Section 105(c)(1) of the Federal Mine Safety and Health Act (“Mine Act”) provides “No person shall discharge or in any manner discriminate against . . . or otherwise interfere with the exercise of the statutory rights of any miner.” 30 U.S.C. § 815(c)(1). In Secretary on behalf of McGary et al. v. Marshall County Coal Co. et al., 38 FMSHRC 2006(Rev. Comm. Aug. 2016) & 40 FMSHRC 261 (Rev. Comm. March 2018), the CEO held a series of “Awareness Meetings” with the work force, specifically requesting that when employees filed anonymous hazard complaints to the Mine Safety and Health Administration (“MSHA”), they report those same conditions to the operator. Complaints were filed with MSHA after these meetings and a hearing was held in front of an Administrative Law Judge (“ALJ”) to determine whether these meetings interfered with miners’ rights.

The ALJ hearing these complaints applied a two-part “interference test” and found the operator had interfered with the miners’ rights to make anonymous complaints. On appeal, the Federal Mine Safety and Health Review Commission (“Review Commission”) affirmed the ALJ’s finding but did not adopt a specific test for interference. The case was appealed to the D.C. Circuit Court of Appeals, and one of the issues before the D.C. Circuit was which interference test should be applied in a case where interference is alleged – should an interference test consider an operator’s actions, whether they were motivated by protected activity or were intended to interfere with miners’ rights.
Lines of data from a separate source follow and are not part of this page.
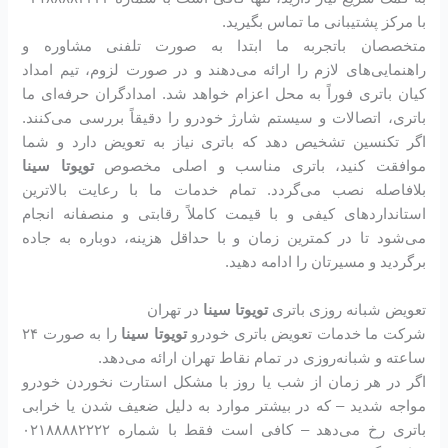
با مرکز پشتیبانی ما تماس بگیرید.
متخصصان باتجربه ما ابتدا به صورت تلفنی مشاوره و
راهنمایی‌های لازم را ارائه می‌دهند و در صورت لزوم، تیم امداد
کیان باتری فوراً به محل اعزام خواهد شد. امدادگران حرفه‌ای ما
باتری، اتصالات و سیستم شارژ خودرو را دقیقاً بررسی می‌کنند.
اگر تکنسین تشخیص دهد که باتری نیاز به تعویض دارد و شما
موافقت کنید، باتری مناسب و اصلی مخصوص
تویوتا سینا
بلافاصله نصب می‌گردد. تمام خدمات ما با رعایت بالاترین
استانداردهای کیفی و با قیمت کاملاً رقابتی و منصفانه انجام
می‌شود تا در کمترین زمان و با حداقل هزینه، دوباره به جاده
برگردید و مسیرتان را ادامه دهید.
تعویض شبانه روزی باتری
تویوتا سینا
در تهران
شرکت ما خدمات تعویض باتری خودرو
تویوتا سینا
را به صورت ۲۴
ساعته و شبانه‌روزی در تمام نقاط تهران ارائه می‌دهد.
اگر در هر زمان از شب یا روز با مشکل استارت نخوردن خودرو
مواجه شدید – که در بیشتر موارد به دلیل ضعیف شدن یا خرابی
باتری رخ می‌دهد – کافی است فقط با شماره ۰۲۱۸۸۸۸۲۲۲۲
On May 7, 2019, the D.C. Circuit Court of Appeals affirmed the ALJ’s and Review Commission’s holdings that the operator’s “Awareness Meetings” interfered with miners’ rights to file anonymous complaints with MSHA pursuant to § 103(g) of the Mine Act. Marshall County Coal Co., et al., v. Federal Mine Safety and Health Review Commission and Secretary of Labor, Mine Safety and Health Administration, No. 18-1098, slip op. (D.C. Cir. May 7, 2019). However, the D.C. Circuit declined to establish an interference test because it found regardless of the interference test used, the operator’s “Awareness Meetings” interfered with miners’ rights and were motivated by the filing of Section 103(g) complaints, finding that the effect of these meetings was to discourage miners from filing complaints with MSHA.
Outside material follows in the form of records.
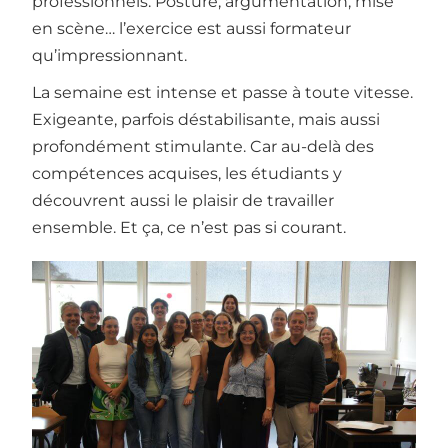
professionnels. Posture, argumentation, mise
en scène… l’exercice est aussi formateur
qu’impressionnant.
La semaine est intense et passe à toute vitesse.
Exigeante, parfois déstabilisante, mais aussi
profondément stimulante. Car au-delà des
compétences acquises, les étudiants y
découvrent aussi le plaisir de travailler
ensemble. Et ça, ce n’est pas si courant.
The two proposed interference tests are the Franks test and the Pepin test. The Franks interference test, used by the ALJ and Review Commission in this case, is a two-part analysis that does not consider an operator’s motivations or intent:

  • A person’s action can be reasonably viewed, from the perspective of members of the protected class and under the totality of the circumstances, as tending to interfere with the exercise of protected rights, and
  • The person fails to justify the action with a legitimate and substantial reason whose importance outweighs the harm caused to the exercise of protected rights.

See Franks v. Emerald Coal Resources, LP, 36 FMSHRC 2088 (2014) vacated and remanded sub nom. Emerald Coal Resources, LP v. Hoy, 620 F.App’x 127 (3d Cir. 2015).
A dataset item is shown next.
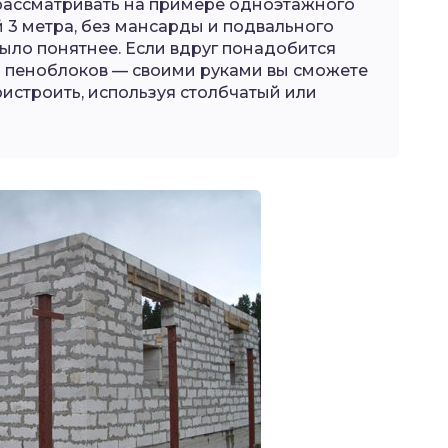
рассматривать на примере одноэтажного
й 3 метра, без мансарды и подвального
ыло понятнее. Если вдруг понадобится
з пеноблоков — своими руками вы сможете
ристроить, используя столбчатый или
Alternatively, the Pepin test requires a finding that interference was motivated by the exercise of protected activity:

  • The operator’s actions can be reasonably viewed, from the perspective of members of the protected class, as tending to interfere with the exercise of protected rights, and that
  • Such actions were motivated by the exercise of protected rights.
  • If the foregoing is established, the operator may defend by showing a business justification that outweighs the harms caused.

Pepin v. Empire Iron Range Mining Partnership, 38 FMSHRC 1435, 1453-54 (2016)

In declining to establish an interference test, the D.C. Circuit found that the mine operator in this case did not ask the ALJ to apply an alternative to the Franks test for interference, and that the operator accepted Review Commission precedent as standing for the proposition that “the motive of an operator in taking any action is not considered when undertaking analysis of an interference claim.” Furthermore, the D.C. Circuit found that in front of the Review Commission, there was no objection to the ALJ’s application of the Franks test, and no proposal of an alternative interference test. Because of this, the D.C. Circuit did not find it necessary to establish a specific interference test because, ultimately, the result would have been the same whether applying the Franks test or the alternative Pepin test.

The D.C. Circuit also upheld the proposed $100,000 in penalties and found the operator had forfeited any challenge to the personal reading requirement – that the CEO would have to read an “approved” statement regarding § 105(c) of the Mine Act to the miners attending the “Awareness Meetings.”